Cook for 25 minutes or until the pumpkin is tender, draining well and allowing to cool.
Once cool, mash the pumpkin to a purée by hand or using a food processor until smooth.
Roll out the pastry on a lightly floured surface and line a 22 cm tart case, then chill for 15 minutes.
Line with baking parchment and fill with baking beans and blind bake for 15 minutes. Remove the beans and paper and continue to bake for 10 minutes until the base is pale gold in colour. Remove from the oven and allow to cool slightly.
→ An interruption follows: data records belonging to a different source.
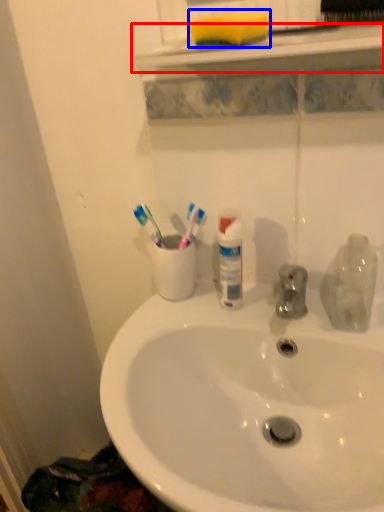 Question: Which object is further to the camera taking this photo, window sill (highlighted by a red box) or soap (highlighted by a blue box)?

Choices:
 (A) window sill
 (B) soap

Answer: (B) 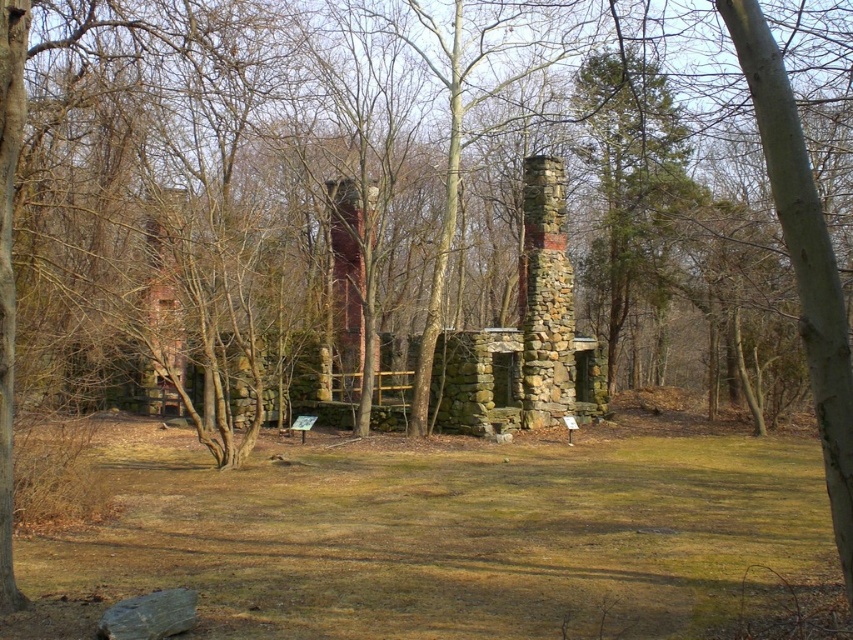 Which is more to the left, green grass at center or red brick chimney at center?

From the viewer's perspective, red brick chimney at center appears more on the left side.

Measure the distance between point (19, 576) and camera.

A distance of 36.25 feet exists between point (19, 576) and camera.

At what (x,y) coordinates should I click in order to perform the action: click on green grass at center. Please return your answer as a coordinate pair (x, y). The image size is (853, 640). Looking at the image, I should click on (440, 536).

Who is lower down, green grass at center or stone chimney at center?

green grass at center is below.

Is green grass at center above stone chimney at center?

Actually, green grass at center is below stone chimney at center.

The image size is (853, 640). Find the location of `green grass at center`. green grass at center is located at coordinates (440, 536).

Measure the distance from stone chimney at center to red brick chimney at center.

stone chimney at center is 4.93 meters from red brick chimney at center.

Does stone chimney at center appear on the right side of red brick chimney at center?

Yes, stone chimney at center is to the right of red brick chimney at center.

Does point (527, 257) come in front of point (374, 198)?

No, (527, 257) is behind (374, 198).

This screenshot has width=853, height=640. I want to click on stone chimney at center, so tap(544, 296). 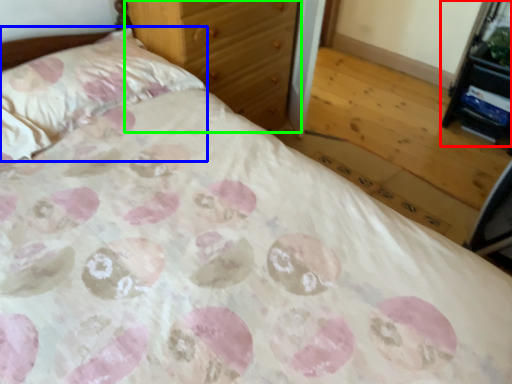 Question: Which object is positioned farthest from vanity (highlighted by a red box)? Select from pillow (highlighted by a blue box) and chest of drawers (highlighted by a green box).

Choices:
 (A) pillow
 (B) chest of drawers

Answer: (A) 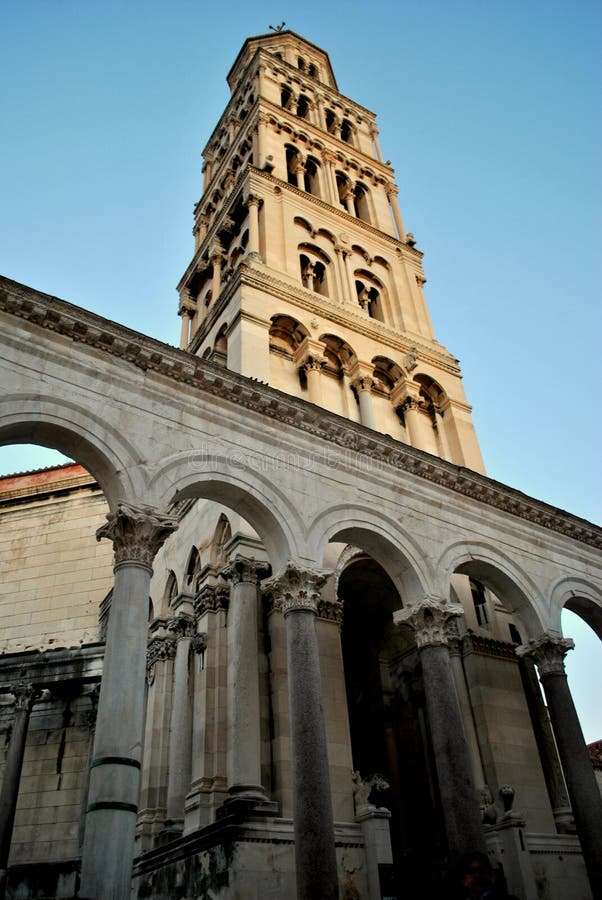 Where is `pillars 2nd floor`? Image resolution: width=602 pixels, height=900 pixels. pillars 2nd floor is located at coordinates (315, 390), (368, 400), (411, 415).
While the base is cooling, prepare the pie filling; beat the eggs and add to the puréed pumpkin, mixing to incorporate. Add the maple syrup, spices and evaporated milk.
Mix the filling ingredients until a smooth, silky mixture forms. Pour the mixture into the tart shell.
Bake in the centre of the oven for 15 minutes or until the pumpkin mixture is firm.
Serve hot or cold with a garnish of whipped cream.